- _Description of the task_: Every line with "LINDOR" in it should be copied from the data.

Data for the task START

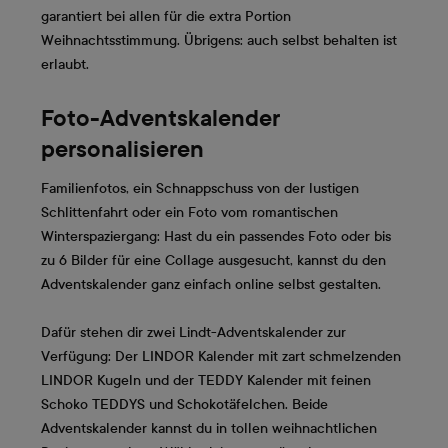
garantiert bei allen für die extra Portion
Weihnachtsstimmung. Übrigens: auch selbst behalten ist
erlaubt.
Foto-Adventskalender
personalisieren
Familienfotos, ein Schnappschuss von der lustigen
Schlittenfahrt oder ein Foto vom romantischen
Winterspaziergang: Hast du ein passendes Foto oder bis
zu 6 Bilder für eine Collage ausgesucht, kannst du den
Adventskalender ganz einfach online selbst gestalten.
Dafür stehen dir zwei Lindt-Adventskalender zur
Verfügung: Der LINDOR Kalender mit zart schmelzenden
LINDOR Kugeln und der TEDDY Kalender mit feinen
Schoko TEDDYS und Schokotäfelchen. Beide
Adventskalender kannst du in tollen weihnachtlichen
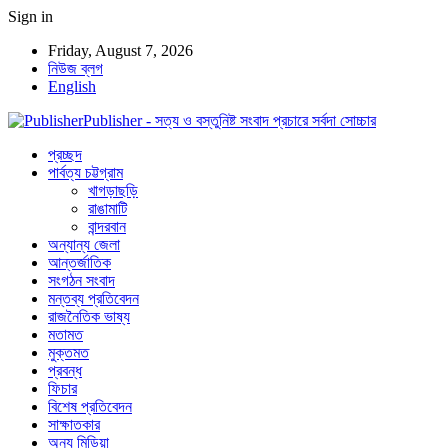
Sign in
Friday, August 7, 2026
নিউজ ব্লগ
English
Publisher - সত্য ও বস্তুনিষ্ট সংবাদ প্রচারে সর্বদা সোচ্চার
প্রচ্ছদ
পার্বত্য চট্টগ্রাম
খাগড়াছড়ি
রাঙামাটি
বান্দরবান
অন্যান্য জেলা
আন্তর্জাতিক
সংগঠন সংবাদ
মন্তব্য প্রতিবেদন
রাজনৈতিক ভাষ্য
মতামত
মুক্তমত
প্রবন্ধ
ফিচার
বিশেষ প্রতিবেদন
সাক্ষাতকার
অন্য মিডিয়া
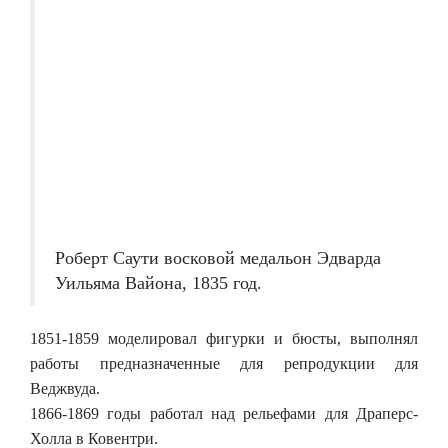
Роберт Саути восковой медальон Эдварда
Уильяма Вайона, 1835 год.
1851-1859 моделировал фигурки и бюсты, выполнял
работы предназначенные для репродукции для
Веджвуда.
1866-1869 годы работал над рельефами для Драперс-
Холла в Ковентри.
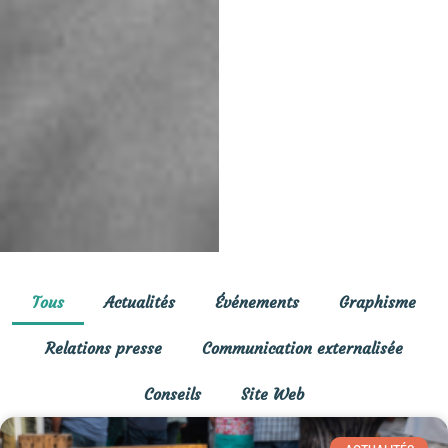
Tous
Actualités
Événements
Graphisme
Relations presse
Communication externalisée
Conseils
Site Web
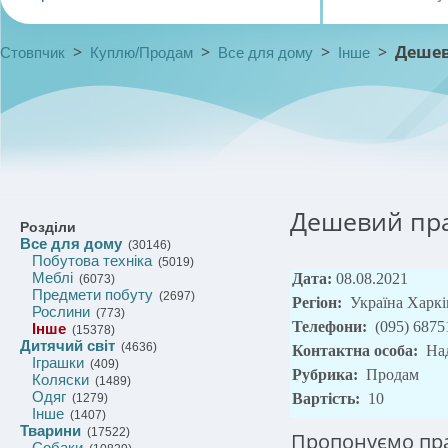
>
>
>
>
Дешев
Стовпчик
Куплю/Продам
Все для дому
Інше
Дешевий пра
Розділи
Все для дому
(30146)
Побутова техніка
(5019)
Меблі
Дата:
08.08.2021
(6073)
Предмети побуту
(2697)
Регіон:
Україна Харкі
Рослини
(773)
Телефони:
(095) 6875
Інше
(15378)
Дитячий світ
(4636)
Контактна особа:
На
Іграшки
(409)
Рубрика:
Продам
Коляски
(1489)
Одяг
Вартість:
10
(1279)
Інше
(1407)
Тварини
(17522)
Пропонуємо пра
Собаки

Data for the task END

- _Answer below_:
Verfügung: Der LINDOR Kalender mit zart schmelzenden
LINDOR Kugeln und der TEDDY Kalender mit feinen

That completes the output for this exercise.